FSU Black Student Union supports National Black HIV/AIDS Awareness Day

In observance to both Black History Month and National Black HIV/AIDS Awareness Day, the Black Student Union at Florida State University held its first HIV Awareness Block Party at the Union Green Feb. 6.

The day was first recognized recognized in 1999.

“AIDucation Knowing is Better” is an event and a part of BSU’s ‘Lift Every Voice’ theme for the celebration of Black History Month.

The block party featured moving testimonials from people affected by the disease, health professionals deflecting common myths, and offering proper safe sex guidance.

The block party featured the Bond Health and Community Center mobile unit, which gave free HIV testing, health and linkage counseling.

Get Yourself Talking Organization was a feature vendor of the event that had displays of colorful condoms instructional diagrams.

Attendants were allowed to have private conversations with on-site health professionals. They provided additional support such as counseling and linkage services for people with special inquired request.

Rashard Johnson, co-chair on the BSU Health and Athletics Committee events goal was to promote HIV/AIDS awareness.

“In our community the disease gets swept under the rug a lot, and people need to get tested so that they know their status,” Johnson said.

Finding a survivor that most of the attendants would relate to was the most challenging for Lauren Glover, chair on the BSU Health and Athletics Committee.

Glover sought the help of Bond Health and Community Center and its Peer Navigator Program, which is made up of individuals living with HIV/AIDS in the community and surrounding areas. Through its services, she was connected to Tony Dovier.

“There is someone here that is HIV positive and heterosexual,” Glover said. “He is a person a lot of people will relate to.
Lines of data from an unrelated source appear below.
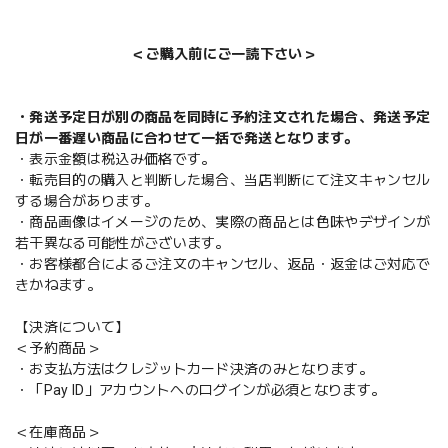
＜ご購入前にご一読下さい＞
・発送予定日が別の商品を同時に予約注文された場合、発送予定
日が一番遅い商品に合わせて一括で発送となります。
・表示金額は税込み価格です。
・転売目的の購入と判断した場合、当店判断にて注文キャンセル
する場合があります。
・商品画像はイメージのため、実際の商品とは色味やデザインが
若干異なる可能性がございます。
・お客様都合によるご注文のキャンセル、返品・返金はご対応で
きかねます。
【決済について】
＜予約商品＞
・お支払方法はクレジットカード決済のみとなります。
・「Pay ID」アカウントへのログインが必須となります。
＜在庫商品＞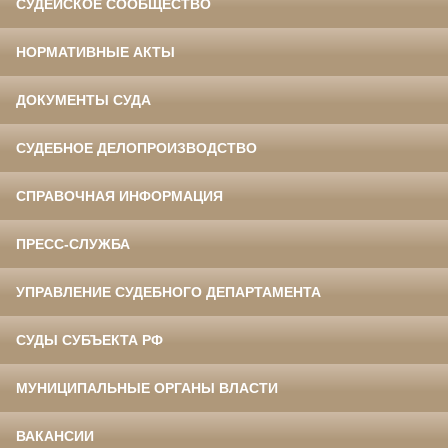
СУДЕЙСКОЕ СООБЩЕСТВО
НОРМАТИВНЫЕ АКТЫ
ДОКУМЕНТЫ СУДА
СУДЕБНОЕ ДЕЛОПРОИЗВОДСТВО
СПРАВОЧНАЯ ИНФОРМАЦИЯ
ПРЕСС-СЛУЖБА
УПРАВЛЕНИЕ СУДЕБНОГО ДЕПАРТАМЕНТА
СУДЫ СУБЪЕКТА РФ
МУНИЦИПАЛЬНЫЕ ОРГАНЫ ВЛАСТИ
ВАКАНСИИ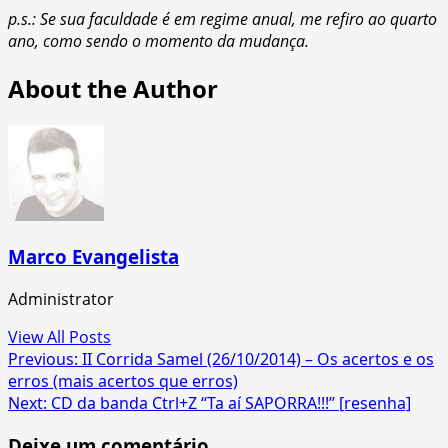
p.s.: Se sua faculdade é em regime anual, me refiro ao quarto
ano, como sendo o momento da mudança.
About the Author
Marco Evangelista
Administrator
View All Posts
Post
Previous:
II Corrida Samel (26/10/2014) – Os acertos e os
erros (mais acertos que erros)
navigation
Next:
CD da banda Ctrl+Z “Ta aí SAPORRA!!!” [resenha]
Deixe um comentário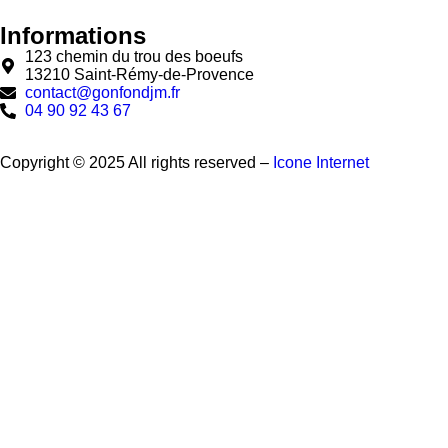
Informations
123 chemin du trou des boeufs
13210 Saint-Rémy-de-Provence
contact@gonfondjm.fr
04 90 92 43 67
Copyright © 2025 All rights reserved –
Icone Internet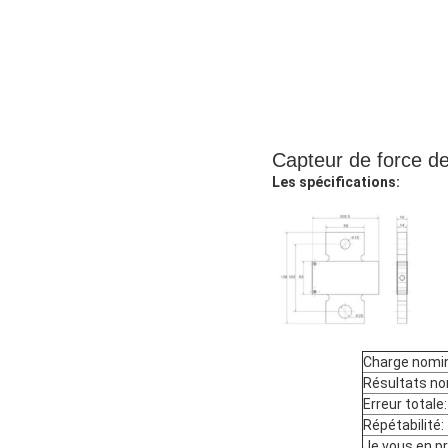
Capteur de force de
Les spécifications:
Charge nomin
Résultats no
Erreur totale:
Répétabilité:
Je vous en pr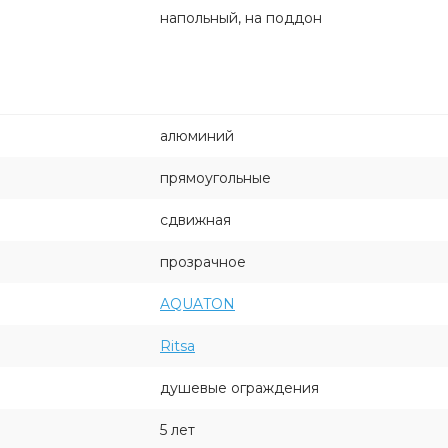
напольный, на поддон
алюминий
прямоугольные
сдвижная
прозрачное
AQUATON
Ritsa
душевые ограждения
5 лет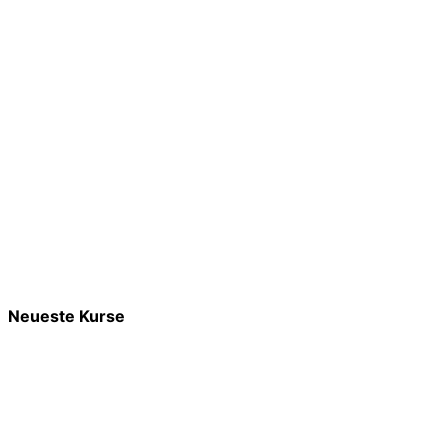
Neueste Kurse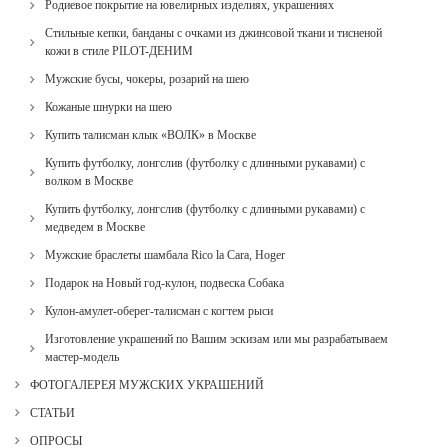
Родиевое покрытие на ювелирных изделиях, украшениях
Стильные кепки, банданы с очками из джинсовой ткани и тисненой
кожи в стиле PILOT-ДЕНИМ
Мужские бусы, чокеры, розарий на шею
Кожаные шнурки на шею
Купить талисман клык «ВОЛК» в Москве
Купить футболку, лонгслив (футболку с длинными рукавами) с
волком в Москве
Купить футболку, лонгслив (футболку с длинными рукавами) с
медведем в Москве
Мужские браслеты шамбала Rico la Cara, Hoger
Подарок на Новый год-кулон, подвеска Собака
Кулон-амулет-оберег-талисман с когтем рыси
Изготовление украшений по Вашим эскизам или мы разрабатываем
мастер-модель
ФОТОГАЛЕРЕЯ МУЖСКИХ УКРАШЕНИЙ
СТАТЬИ
ОПРОСЫ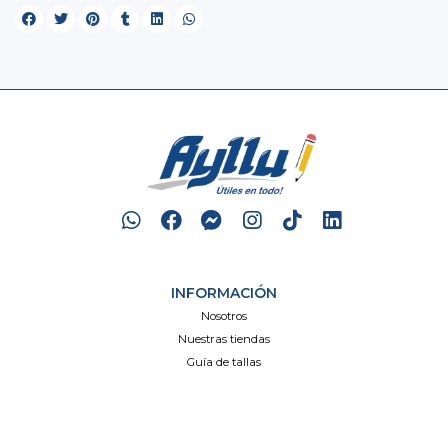
INFORMACIÓN
Nosotros
Nuestras tiendas
Guía de tallas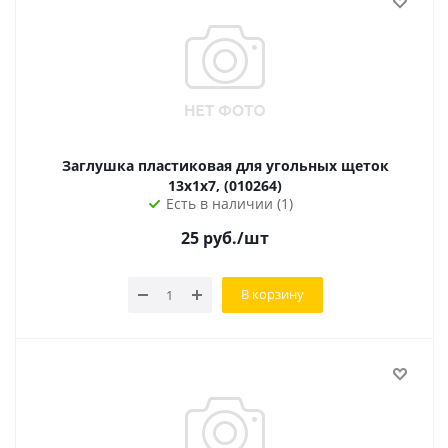
Заглушка пластиковая для угольных щеток
13х1х7, (010264)
Есть в наличии (1)
25
руб.
/шт
В корзину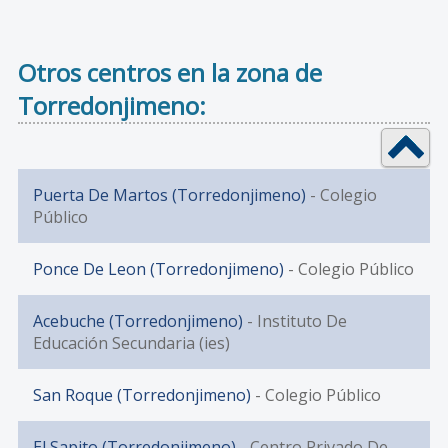
Otros centros en la zona de
Torredonjimeno:
Puerta De Martos (Torredonjimeno)
- Colegio
Público
Ponce De Leon (Torredonjimeno)
- Colegio Público
Acebuche (Torredonjimeno)
- Instituto De
Educación Secundaria (ies)
San Roque (Torredonjimeno)
- Colegio Público
El Sapito (Torredonjimeno)
- Centro Privado De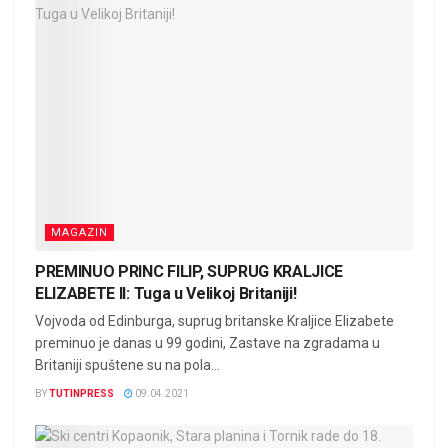
MAGAZIN
PREMINUO PRINC FILIP, SUPRUG KRALJICE
ELIZABETE II: Tuga u Velikoj Britaniji!
Vojvoda od Edinburga, suprug britanske Kraljice Elizabete
preminuo je danas u 99 godini, Zastave na zgradama u
Britaniji spuštene su na pola...
BY
TUTINPRESS
09.04.2021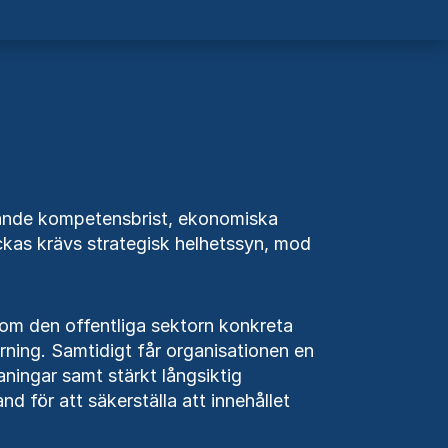
agande kompetensbrist, ekonomiska
yckas krävs strategisk helhetssyn, mod
om den offentliga sektorn konkreta
tyrning. Samtidigt får organisationen en
ningar samt stärkt långsiktig
and för att säkerställa att innehållet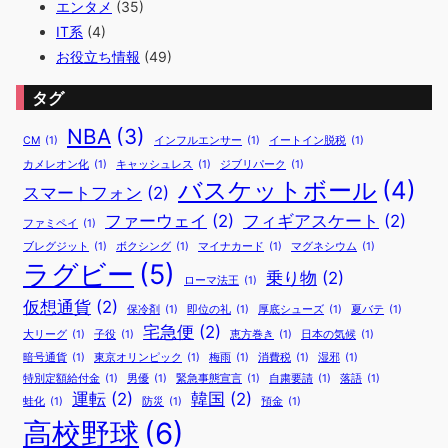
エンタメ
(35)
IT系
(4)
お役立ち情報
(49)
タグ
NBA
(3)
CM
(1)
インフルエンサー
(1)
イートイン脱税
(1)
カメレオン化
(1)
キャッシュレス
(1)
ジブリパーク
(1)
バスケットボール
(4)
スマートフォン
(2)
ファーウェイ
(2)
フィギアスケート
(2)
ファミペイ
(1)
ブレグジット
(1)
ボクシング
(1)
マイナカード
(1)
マグネシウム
(1)
ラグビー
(5)
乗り物
(2)
ローマ法王
(1)
仮想通貨
(2)
保冷剤
(1)
即位の礼
(1)
厚底シューズ
(1)
夏バテ
(1)
宅急便
(2)
大リーグ
(1)
子役
(1)
恵方巻き
(1)
日本の気候
(1)
暗号通貨
(1)
東京オリンピック
(1)
梅雨
(1)
消費税
(1)
湿邪
(1)
特別定額給付金
(1)
男優
(1)
緊急事態宣言
(1)
自粛要請
(1)
落語
(1)
運転
(2)
韓国
(2)
蛙化
(1)
防災
(1)
預金
(1)
高校野球
(6)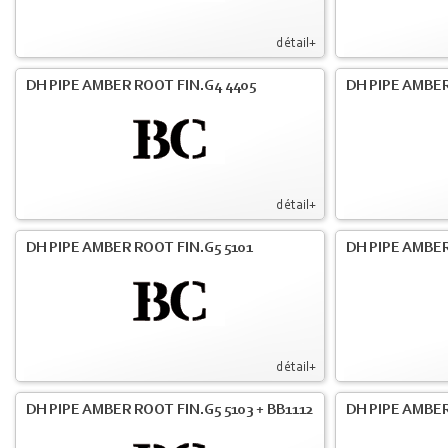
détail+
DH PIPE AMBER ROOT FIN.G4 4405
DH PIPE AMBER
détail+
DH PIPE AMBER ROOT FIN.G5 5101
DH PIPE AMBER
détail+
DH PIPE AMBER ROOT FIN.G5 5103 + BB1112
DH PIPE AMBE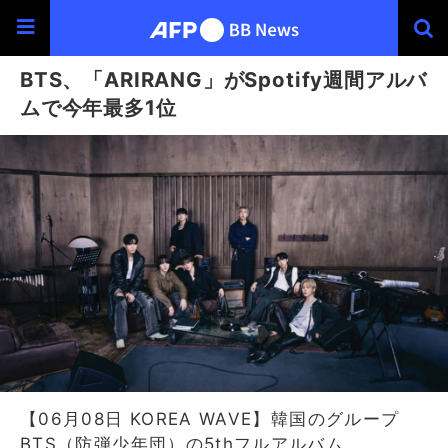
BTS、「ARIRANG」がSpotify週間アルバ
ムで今年最多1位
【06月08日 KOREA WAVE】韓国のグループ
BTS（防弾少年団）の5thフルアルバム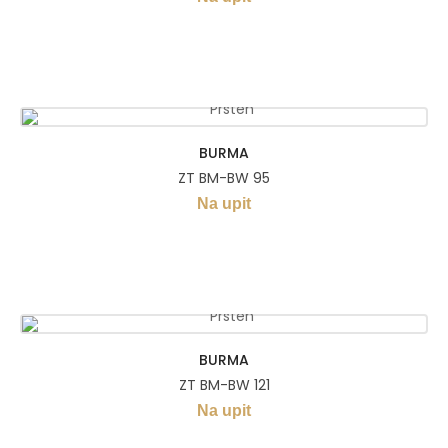
BURMA
ZT BM-BW 95
Na upit
BURMA
ZT BM-BW 121
Na upit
It’s not a disease that’s limited to just a specific group of people.”

Glover added that the main goal was to increase awareness in the African-American community.

“It is more prevalent in other communities, but that doesn’t mean that the disease is limited to those communities,” Glover said.

Dovier has been living with HIV for 29 years, and is an advocate in the Southside community. Dovier walks the streets by his home near Bond Elementary  and speaks to young people on how not to contract the disease. ways you can stay healthy.

He has also  spoken to the FAMU medical community and various student audiences.

“I pass out condoms, which is a way to protect yourself after not having sex,” Dovier said. “That’s all it is. You can have all the sex you want just protect yourself because you never know what that next person has.”

Dovier said HIV/AIDS is 100 percent preventable. He said learning proper condom usage is key to preventing contraction of the disease.

“I want the women to be empowered and carry condoms themselves because a lot of times, a man will say ‘oops I don’t have one,’ and that is when you can say ‘don’t worry, I do.’”

Dovier added that HIV is not strictly a “gay disease,” a stigma more common with women, he said.

“ HIV doesn’t care what color you are, how old  you are, if your family has money it doesn’t care,” Dovier said. “It affects everybody and if you have unprotected sex it is a good chance you will become hiv positive.”